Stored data
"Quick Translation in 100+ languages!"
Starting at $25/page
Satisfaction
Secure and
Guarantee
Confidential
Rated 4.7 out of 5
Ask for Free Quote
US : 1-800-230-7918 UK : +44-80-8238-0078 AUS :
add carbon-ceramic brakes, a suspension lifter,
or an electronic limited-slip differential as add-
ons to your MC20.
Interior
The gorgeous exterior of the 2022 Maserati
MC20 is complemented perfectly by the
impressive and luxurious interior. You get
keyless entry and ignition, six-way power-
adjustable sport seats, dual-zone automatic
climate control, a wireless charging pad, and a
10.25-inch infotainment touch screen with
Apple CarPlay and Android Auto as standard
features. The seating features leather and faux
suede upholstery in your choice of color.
---
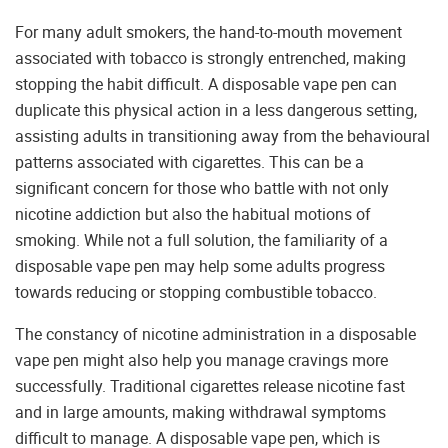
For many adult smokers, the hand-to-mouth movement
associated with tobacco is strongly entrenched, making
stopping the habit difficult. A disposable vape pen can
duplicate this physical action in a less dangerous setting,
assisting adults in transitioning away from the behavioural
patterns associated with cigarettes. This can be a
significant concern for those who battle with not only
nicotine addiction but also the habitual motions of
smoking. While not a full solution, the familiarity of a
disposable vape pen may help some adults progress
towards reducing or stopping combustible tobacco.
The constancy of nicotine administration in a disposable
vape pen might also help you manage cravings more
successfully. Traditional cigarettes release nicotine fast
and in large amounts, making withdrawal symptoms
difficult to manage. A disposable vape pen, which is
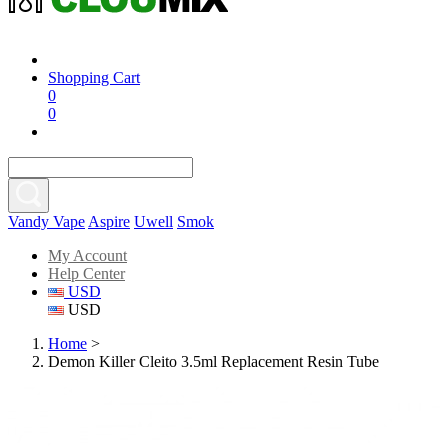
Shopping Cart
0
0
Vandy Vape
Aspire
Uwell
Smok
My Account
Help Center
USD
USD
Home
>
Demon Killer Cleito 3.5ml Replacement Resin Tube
...
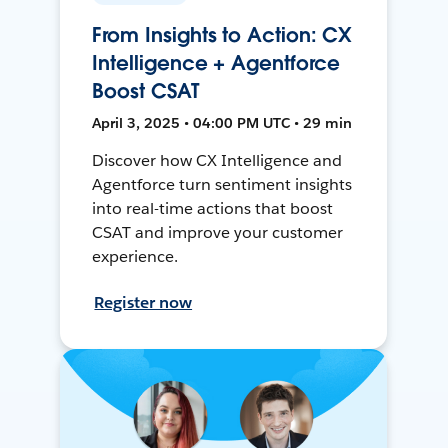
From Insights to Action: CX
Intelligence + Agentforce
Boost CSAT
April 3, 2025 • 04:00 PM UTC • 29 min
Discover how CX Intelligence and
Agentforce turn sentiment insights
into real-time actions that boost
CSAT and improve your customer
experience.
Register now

* **Task directions**: An exact copy of the lines above between the line holding "Translation in 100+" and the line holding "suede upholstery in your choice of color.", inclusive, is the whole answer.

* **Reply**:
"Quick Translation in 100+ languages!"
Starting at $25/page
Satisfaction
Secure and
Guarantee
Confidential
Rated 4.7 out of 5
Ask for Free Quote
US : 1-800-230-7918 UK : +44-80-8238-0078 AUS :
add carbon-ceramic brakes, a suspension lifter,
or an electronic limited-slip differential as add-
ons to your MC20.
Interior
The gorgeous exterior of the 2022 Maserati
MC20 is complemented perfectly by the
impressive and luxurious interior. You get
keyless entry and ignition, six-way power-
adjustable sport seats, dual-zone automatic
climate control, a wireless charging pad, and a
10.25-inch infotainment touch screen with
Apple CarPlay and Android Auto as standard
features. The seating features leather and faux
suede upholstery in your choice of color.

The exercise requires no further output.